# WHAT THE EXERCISE ASKS
Up to and including the line with "- Drawbacks: Require", return every line from the start of the entries below exactly.

# THE RECORDS
========================================

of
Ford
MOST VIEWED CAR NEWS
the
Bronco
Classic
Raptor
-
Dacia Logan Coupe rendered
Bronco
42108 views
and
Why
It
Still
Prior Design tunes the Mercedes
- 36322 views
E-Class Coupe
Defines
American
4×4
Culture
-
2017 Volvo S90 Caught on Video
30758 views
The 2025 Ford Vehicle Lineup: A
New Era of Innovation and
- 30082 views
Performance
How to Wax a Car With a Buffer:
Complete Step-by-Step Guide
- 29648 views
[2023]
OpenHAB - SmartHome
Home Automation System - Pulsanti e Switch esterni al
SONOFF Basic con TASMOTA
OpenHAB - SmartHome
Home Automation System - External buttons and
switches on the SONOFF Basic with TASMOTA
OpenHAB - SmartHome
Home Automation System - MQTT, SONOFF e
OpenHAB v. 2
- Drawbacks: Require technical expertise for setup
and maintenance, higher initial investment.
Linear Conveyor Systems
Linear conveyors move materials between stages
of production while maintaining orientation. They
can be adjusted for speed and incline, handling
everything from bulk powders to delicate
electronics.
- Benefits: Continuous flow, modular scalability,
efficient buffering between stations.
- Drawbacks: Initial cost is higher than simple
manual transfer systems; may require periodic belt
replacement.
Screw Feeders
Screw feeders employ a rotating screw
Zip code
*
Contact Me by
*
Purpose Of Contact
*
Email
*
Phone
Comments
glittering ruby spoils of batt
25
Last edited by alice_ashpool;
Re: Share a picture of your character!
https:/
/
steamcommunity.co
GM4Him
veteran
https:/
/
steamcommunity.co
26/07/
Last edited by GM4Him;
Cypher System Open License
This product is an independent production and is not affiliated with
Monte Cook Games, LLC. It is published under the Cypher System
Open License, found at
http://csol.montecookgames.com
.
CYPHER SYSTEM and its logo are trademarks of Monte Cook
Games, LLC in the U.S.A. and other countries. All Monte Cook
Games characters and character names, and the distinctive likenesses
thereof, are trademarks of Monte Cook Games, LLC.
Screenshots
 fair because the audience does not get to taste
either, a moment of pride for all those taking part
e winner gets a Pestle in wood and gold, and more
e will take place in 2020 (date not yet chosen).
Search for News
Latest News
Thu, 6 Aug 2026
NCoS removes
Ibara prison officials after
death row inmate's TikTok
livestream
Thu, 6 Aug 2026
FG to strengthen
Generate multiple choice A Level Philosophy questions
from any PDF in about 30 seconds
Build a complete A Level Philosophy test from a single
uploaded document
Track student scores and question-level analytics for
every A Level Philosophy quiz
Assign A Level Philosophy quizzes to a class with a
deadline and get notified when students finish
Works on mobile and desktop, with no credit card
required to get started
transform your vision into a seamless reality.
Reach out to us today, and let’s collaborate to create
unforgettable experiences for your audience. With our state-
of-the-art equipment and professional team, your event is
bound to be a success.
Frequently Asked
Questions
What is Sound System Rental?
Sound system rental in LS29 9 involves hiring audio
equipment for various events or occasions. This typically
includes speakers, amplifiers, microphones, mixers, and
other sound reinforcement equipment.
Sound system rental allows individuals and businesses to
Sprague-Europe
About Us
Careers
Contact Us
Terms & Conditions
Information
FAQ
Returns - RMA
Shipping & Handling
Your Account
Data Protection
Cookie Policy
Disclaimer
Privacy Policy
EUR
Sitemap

========================================

# EXERCISE OUTPUT
of
Ford
MOST VIEWED CAR NEWS
the
Bronco
Classic
Raptor
-
Dacia Logan Coupe rendered
Bronco
42108 views
and
Why
It
Still
Prior Design tunes the Mercedes
- 36322 views
E-Class Coupe
Defines
American
4×4
Culture
-
2017 Volvo S90 Caught on Video
30758 views
The 2025 Ford Vehicle Lineup: A
New Era of Innovation and
- 30082 views
Performance
How to Wax a Car With a Buffer:
Complete Step-by-Step Guide
- 29648 views
[2023]
OpenHAB - SmartHome
Home Automation System - Pulsanti e Switch esterni al
SONOFF Basic con TASMOTA
OpenHAB - SmartHome
Home Automation System - External buttons and
switches on the SONOFF Basic with TASMOTA
OpenHAB - SmartHome
Home Automation System - MQTT, SONOFF e
OpenHAB v. 2
- Drawbacks: Require technical expertise for setup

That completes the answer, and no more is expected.